- Born: June 11, 1965 (age 61) U.S.
- Occupation: Writer
- Website: www.robinfurth.com

= Robin Furth =

Robin Furth is the personal research assistant to Stephen King and the author of Stephen King's The Dark Tower: A Complete Concordance, which was published by Scribner on December 5, 2006. It is a compilation of her two previous encyclopedic books dealing with King's magnum opus, The Dark Tower: A Concordance, volume I - which explores the first four books in King's series - and A Concordance II, which gives the reader definitions and explanations of pivotal terms used over the course of the final three books of The Dark Tower.

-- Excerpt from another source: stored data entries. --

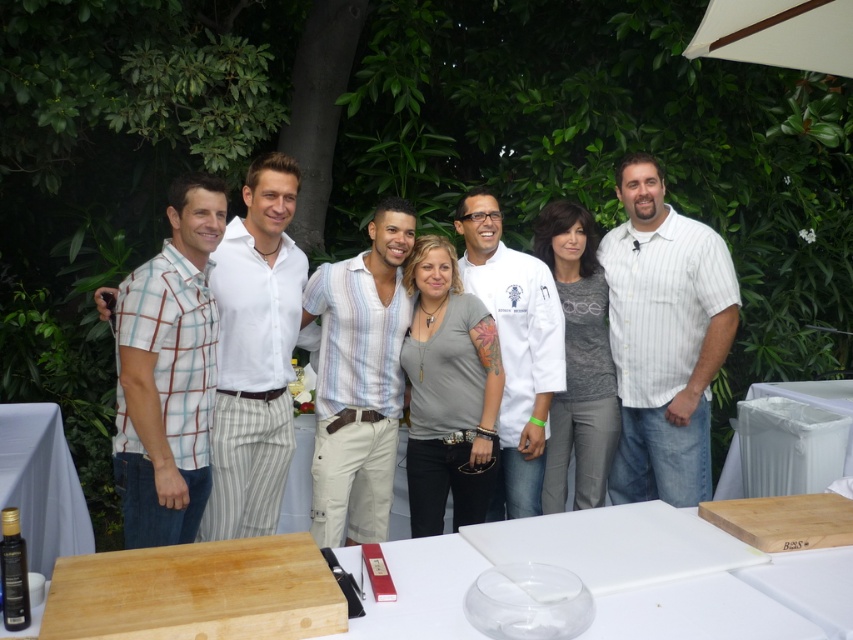 Question: Is white chef coat at center wider than black glass bottle at lower left?

Choices:
 (A) yes
 (B) no

Answer: (B)

Question: Which of the following is the farthest from the observer?

Choices:
 (A) black glass bottle at lower left
 (B) gray cotton shirt at center

Answer: (B)

Question: Which object is farther from the camera taking this photo?

Choices:
 (A) white striped shirt at center
 (B) white cotton shirt at center
 (C) wooden cutting board at lower center
 (D) gray cotton shirt at center

Answer: (D)

Question: Which point appears farthest from the camera in this image?

Choices:
 (A) (257, 532)
 (B) (596, 428)

Answer: (B)

Question: Considering the relative positions of gray matte shirt at center and black glass bottle at lower left in the image provided, where is gray matte shirt at center located with respect to black glass bottle at lower left?

Choices:
 (A) left
 (B) right

Answer: (B)

Question: Where is striped cotton shirt at center located in relation to black glass bottle at lower left in the image?

Choices:
 (A) right
 (B) left

Answer: (A) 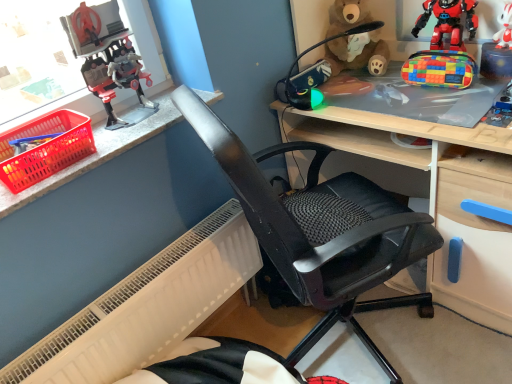 Question: From the image's perspective, is black mesh office chair at center on brown plush bear at upper center?

Choices:
 (A) no
 (B) yes

Answer: (A)

Question: Does black mesh office chair at center have a lesser width compared to brown plush bear at upper center?

Choices:
 (A) yes
 (B) no

Answer: (B)

Question: Can you confirm if black mesh office chair at center is bigger than brown plush bear at upper center?

Choices:
 (A) no
 (B) yes

Answer: (B)

Question: Considering the relative sizes of black mesh office chair at center and brown plush bear at upper center in the image provided, is black mesh office chair at center wider than brown plush bear at upper center?

Choices:
 (A) no
 (B) yes

Answer: (B)

Question: Is black mesh office chair at center positioned before brown plush bear at upper center?

Choices:
 (A) no
 (B) yes

Answer: (B)

Question: Which is correct: multicolored fabric pencil case at upper right, which appears as the 3th toy when viewed from the right, is inside plastic robot at upper left, which is the fifth toy in right-to-left order, or outside of it?

Choices:
 (A) outside
 (B) inside

Answer: (A)

Question: Is multicolored fabric pencil case at upper right, which appears as the 3th toy when viewed from the right, taller or shorter than plastic robot at upper left, which is the fifth toy in right-to-left order?

Choices:
 (A) tall
 (B) short

Answer: (B)

Question: Relative to plastic robot at upper left, the first toy from the left, is multicolored fabric pencil case at upper right, which appears as the 3th toy when viewed from the right, in front or behind?

Choices:
 (A) behind
 (B) front

Answer: (A)

Question: From a real-world perspective, is multicolored fabric pencil case at upper right, which appears as the 3th toy when viewed from the right, physically located above or below plastic robot at upper left, the first toy from the left?

Choices:
 (A) above
 (B) below

Answer: (B)

Question: From a real-world perspective, is white matte plush toy at upper right, which appears as the fifth toy when viewed from the left, physically located above or below white plastic radiator at lower left?

Choices:
 (A) below
 (B) above

Answer: (B)

Question: Is point (506, 1) positioned closer to the camera than point (193, 283)?

Choices:
 (A) farther
 (B) closer

Answer: (B)

Question: From their relative heights in the image, would you say white matte plush toy at upper right, which appears as the fifth toy when viewed from the left, is taller or shorter than white plastic radiator at lower left?

Choices:
 (A) short
 (B) tall

Answer: (A)

Question: From the image's perspective, is white matte plush toy at upper right, the 1th toy in the right-to-left sequence, positioned above or below white plastic radiator at lower left?

Choices:
 (A) below
 (B) above

Answer: (B)

Question: In the image, is white matte plush toy at upper right, which appears as the fifth toy when viewed from the left, positioned in front of or behind smooth stone counter top at upper left?

Choices:
 (A) behind
 (B) front

Answer: (A)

She is now currently working on the graphic novel adaptation of the Dark Tower for Marvel Comics .

== Life and work ==

Raised in Upper Darby and along the coast of Maine, Furth has worked as King's assistant for over five years. She is credited as having illustrated the maps that appear in the novel The Dark Tower. Furth plotted the comic book spin-off miniseries The Dark Tower: The Gunslinger Born, which serves as a counterpart to the series of novels written by Stephen King. She is also credited as a writer for Legion of Monsters: Satana #1 and as an editor and creative consultant for the Dark Tower: Gunslinger's Guidebook, both published by Marvel Publishing, Inc. In October 2009, Del Rey Comics published The Talisman #0, with Furth credited as writer. This comic book series is an adaptation of the Stephen King/Peter Straub novel of the same name. She's also credited with writing The Dark Tower: The Gunslinger: The Journey Begins in 2011.
“Stephen King's The Bill Hodges Concordance“ was released in August 2017.